Miss Pyle came with two cups of tea, which she put on the desk without looking at Satrine. She crouched down and fussed over Welling. “Drink this, and stay put for a bit. You hear?”
“I’ll do what my duties demand,” Welling said sternly. Despite that, it seemed like even picking up the teacup was a strain.
Miss Pyle stood up, and despite keeping her back to Satrine, she clearly addressed her. “Don’t let him push himself. Am I clear?”
“As the window, Miss Pyle.”
She went off to her desk.
“I don’t suppose you’ve had any revelations,” Welling said, drinking the tea.
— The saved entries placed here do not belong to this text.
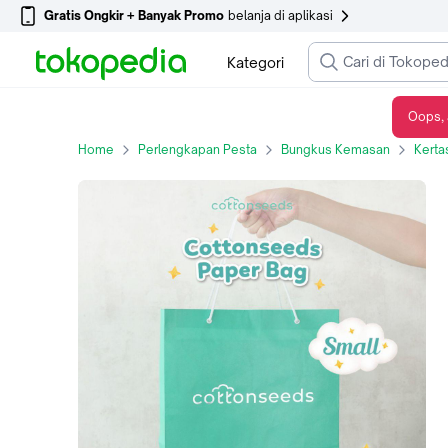
Gratis Ongkir + Banyak Promo
belanja di aplikasi
Kategori
Oops, 
Cottonseeds Gift Paper Bags - Small
Home
Perlengkapan Pesta
Bungkus Kemasan
Kerta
“Oh, I have, not that they clear anything up,” Satrine said. She quickly told him about the encounter with Pra Yikenj at her home.
He chuckled as she finished. “If Miss Yikenj’s intention was to remove herself from suspicion, it’s failed substantially. Which only further muddles the situation.”
“Well, there’s one thing that could help,” Satrine said. “One of the Fuergans arrested in the riot was the Hieljam’s manservant.”